======== Supplied material

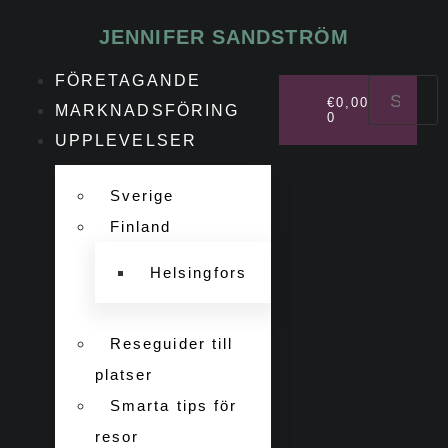
JENNIFER SANDSTRÖM
FÖRETAGANDE
€
0,00
MARKNADSFÖRING
0
UPPLEVELSER
Sverige
Finland
Helsingfors
Reseguider till
platser
Smarta tips för
resor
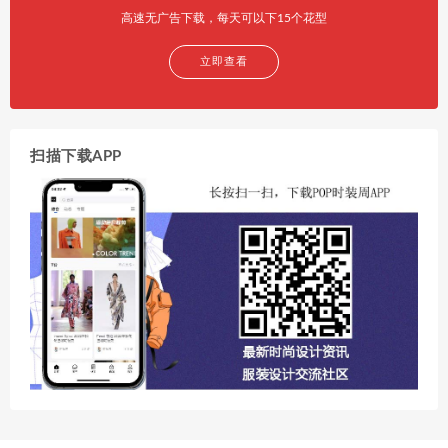
高速无广告下载，每天可以下15个花型
立即查看
扫描下载APP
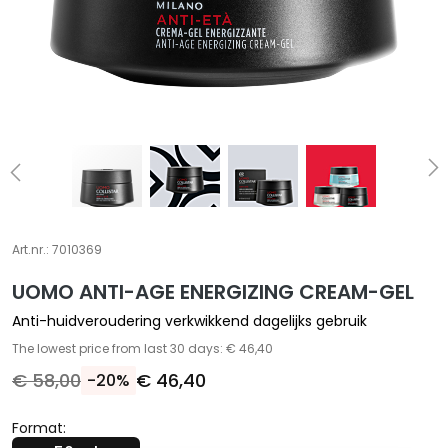
A
S
p
e
c
i
a
l
e
b
e
Art.nr.:
7010369
h
UOMO ANTI-AGE ENERGIZING CREAM-GEL
a
n
Anti-huidveroudering verkwikkend dagelijks gebruik
d
The lowest price from last 30 days: € 46,40
e
€ 58,00
€ 46,40
-20%
l
i
Format:
n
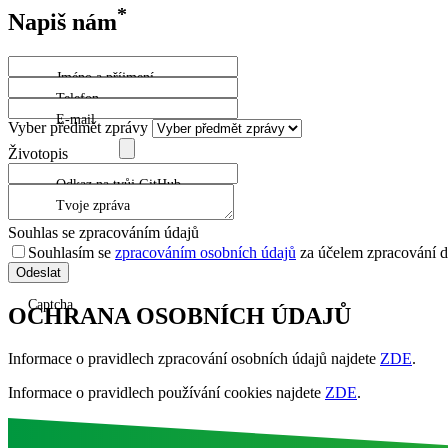
*
Napiš nám
Jméno a příjmení
Telefon
E-mail
Vyber předmět zprávy
Životopis
Odkaz na tvůj GitHub
Tvoje zpráva
Souhlas se zpracováním údajů
Souhlasím se
zpracováním osobních údajů
za účelem zpracování d
Captcha
OCHRANA OSOBNÍCH ÚDAJŮ
Informace o pravidlech zpracování osobních údajů najdete
ZDE
.
Informace o pravidlech používání cookies najdete
ZDE
.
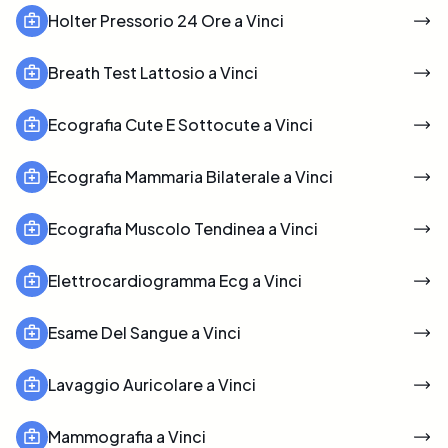
Holter Pressorio 24 Ore a Vinci
Breath Test Lattosio a Vinci
Ecografia Cute E Sottocute a Vinci
Ecografia Mammaria Bilaterale a Vinci
Ecografia Muscolo Tendinea a Vinci
Elettrocardiogramma Ecg a Vinci
Esame Del Sangue a Vinci
Lavaggio Auricolare a Vinci
Mammografia a Vinci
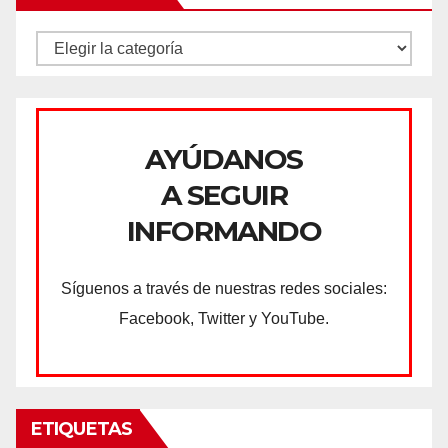
CATEGORÍAS
AYÚDANOS
A SEGUIR
INFORMANDO
Síguenos a través de nuestras redes sociales:
Facebook, Twitter y YouTube.
ETIQUETAS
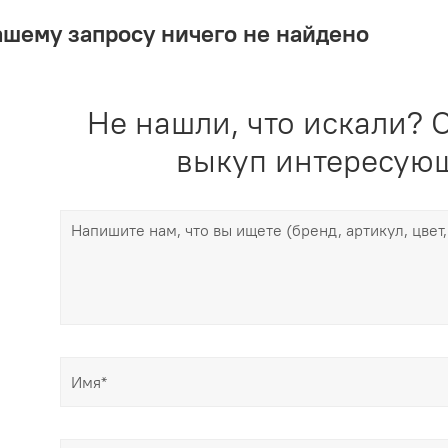
ашему запросу ничего не найдено
Не нашли, что искали? О
выкуп интересующ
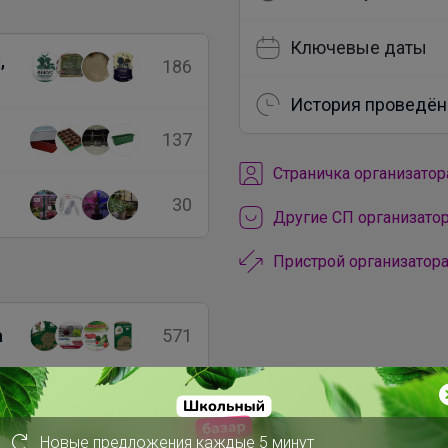
Ключевые даты
,
186
История проведён
137
Cтраничка организатор
30
Другие СП организатор
Пристрой организатора
а
571
293
Новые предложения каждые 5 минут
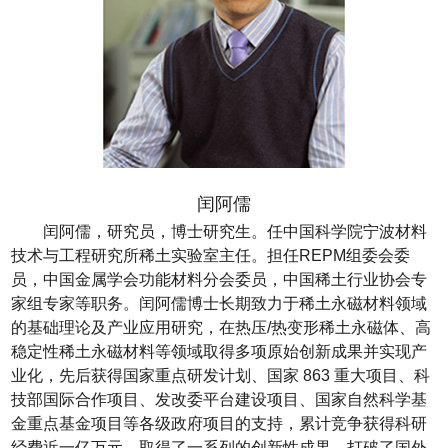
闰阿儒
闰阿儒，研究员，博士研究生。任中国科学院宁波材料
技术与工程研究所稀土实验室主任。担任
REPM
组委会委
员，中国金属学会功能材料分会委员，中国稀土行业协会专
家组专家等职务。闰阿儒博士长期致力于稀土永磁材料领域
的基础理论及产业应用研究，在热压
/
热变形稀土永磁体、高
稳定性稀土永磁材料等领域取得多项原始创新成果并实现产
业化，先后获得国家重点研发计划、国家
863
重大项目、科
技部国际合作项目、发改委平台建设项目、国家自然科学基
金重点基金项目等各级政府项目的支持，累计竞争获得科研
经费近一亿万元，取得了一系列的创新性成果，打破了国外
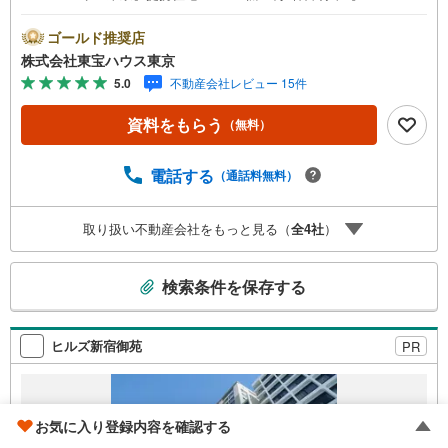
動産キャンペーン対象店舗】当店で物件を成約するとPayP
ayボーナスライトがもらえる「Yahoo！ 不動産 物件ご成約
ゴールド推奨店
キャンペーン」の対象になります。「資料をもらう」「見
株式会社東宝ハウス東京
学予約をする」ボタンからお問い合わせください。※必ずY
5.0
不動産会社レビュー 15件
ahoo！ JAPAN IDでログインしてください。※PayPayボー
ナスライトは出金と譲渡はできません。ご案内・詳細な資
資料をもらう
（無料）
料のご請求はお気軽にどうぞ♪お電話でのお問い合わせも
常時受け付けております！お気軽にお問い合わせくださ
い。
電話する
（通話料無料）
取り扱い不動産会社をもっと見る（
全
4
社
）
こ
検索条件を保存する
の
検
索
ヒルズ新宿御苑
PR
条
件
で
お気に入り登録内容を確認する
通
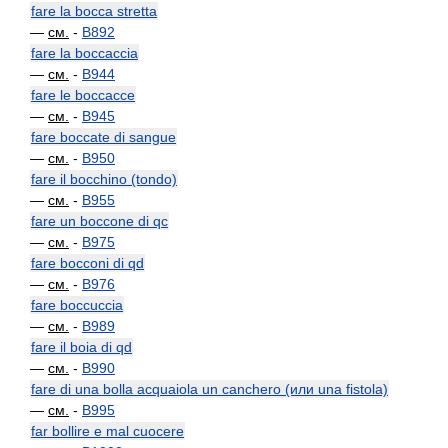
fare la bocca stretta
—
см.
-
B892
fare la boccaccia
—
см.
-
B944
fare le boccacce
—
см.
-
B945
fare boccate di sangue
—
см.
-
B950
fare il bocchino (tondo)
—
см.
-
B955
fare un boccone di qc
—
см.
-
B975
fare bocconi di qd
—
см.
-
B976
fare boccuccia
—
см.
-
B989
fare il boia di qd
—
см.
-
B990
fare di una bolla acquaiola un canchero (или una fistola)
—
см.
-
B995
far bollire e mal cuocere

================

• **The task**:
Pictures stay out; the records above are otherwise reproduced exactly.

• **Solution to this task**:
JENNIFER SANDSTRÖM
FÖRETAGANDE
€
0,00
MARKNADSFÖRING
0
UPPLEVELSER
Sverige
Finland
Helsingfors
Reseguider till
platser
Smarta tips för
resor
高速无广告下载，每天可以下15个花型
立即查看
扫描下载APP
A
S
p
e
c
i
a
l
e
b
e
Art.nr.:
7010369
h
UOMO ANTI-AGE ENERGIZING CREAM-GEL
a
n
Anti-huidveroudering verkwikkend dagelijks gebruik
d
The lowest price from last 30 days: € 46,40
e
€ 58,00
€ 46,40
-20%
l
i
Format:
n
*
Napiš nám
Jméno a příjmení
Telefon
E-mail
Vyber předmět zprávy
Životopis
Odkaz na tvůj GitHub
Tvoje zpráva
Souhlas se zpracováním údajů
Souhlasím se
zpracováním osobních údajů
za účelem zpracování d
Captcha
OCHRANA OSOBNÍCH ÚDAJŮ
Informace o pravidlech zpracování osobních údajů najdete
ZDE
.
Informace o pravidlech používání cookies najdete
ZDE
.
Holter Pressorio 24 Ore a Vinci
Breath Test Lattosio a Vinci
Ecografia Cute E Sottocute a Vinci
Ecografia Mammaria Bilaterale a Vinci
Ecografia Muscolo Tendinea a Vinci
Elettrocardiogramma Ecg a Vinci
Esame Del Sangue a Vinci
Lavaggio Auricolare a Vinci
Mammografia a Vinci
CATEGORÍAS
AYÚDANOS
A SEGUIR
INFORMANDO
Síguenos a través de nuestras redes sociales:
Facebook, Twitter y YouTube.
ETIQUETAS
ашему запросу ничего не найдено
Не нашли, что искали? О
выкуп интересующ
Ключевые даты
,
186
История проведён
137
Cтраничка организатор
30
Другие СП организатор
Пристрой организатора
а
571
293
Новые предложения каждые 5 минут
闰阿儒
闰阿儒，研究员，博士研究生。任中国科学院宁波材料
技术与工程研究所稀土实验室主任。担任
REPM
组委会委
员，中国金属学会功能材料分会委员，中国稀土行业协会专
家组专家等职务。闰阿儒博士长期致力于稀土永磁材料领域
的基础理论及产业应用研究，在热压
/
热变形稀土永磁体、高
稳定性稀土永磁材料等领域取得多项原始创新成果并实现产
业化，先后获得国家重点研发计划、国家
863
重大项目、科
技部国际合作项目、发改委平台建设项目、国家自然科学基
金重点基金项目等各级政府项目的支持，累计竞争获得科研
经费近一亿万元，取得了一系列的创新性成果，打破了国外
動産キャンペーン対象店舗】当店で物件を成約するとPayP
ayボーナスライトがもらえる「Yahoo！ 不動産 物件ご成約
ゴールド推奨店
キャンペーン」の対象になります。「資料をもらう」「見
株式会社東宝ハウス東京
学予約をする」ボタンからお問い合わせください。※必ずY
5.0
不動産会社レビュー 15件
ahoo！ JAPAN IDでログインしてください。※PayPayボー
ナスライトは出金と譲渡はできません。ご案内・詳細な資
資料をもらう
（無料）
料のご請求はお気軽にどうぞ♪お電話でのお問い合わせも
常時受け付けております！お気軽にお問い合わせくださ
い。
電話する
（通話料無料）
取り扱い不動産会社をもっと見る（
全
4
社
）
こ
検索条件を保存する
の
検
索
ヒルズ新宿御苑
PR
条
件
で
お気に入り登録内容を確認する
通
fare la bocca stretta
—
см.
-
B892
fare la boccaccia
—
см.
-
B944
fare le boccacce
—
см.
-
B945
fare boccate di sangue
—
см.
-
B950
fare il bocchino (tondo)
—
см.
-
B955
fare un boccone di qc
—
см.
-
B975
fare bocconi di qd
—
см.
-
B976
fare boccuccia
—
см.
-
B989
fare il boia di qd
—
см.
-
B990
fare di una bolla acquaiola un canchero (или una fistola)
—
см.
-
B995
far bollire e mal cuocere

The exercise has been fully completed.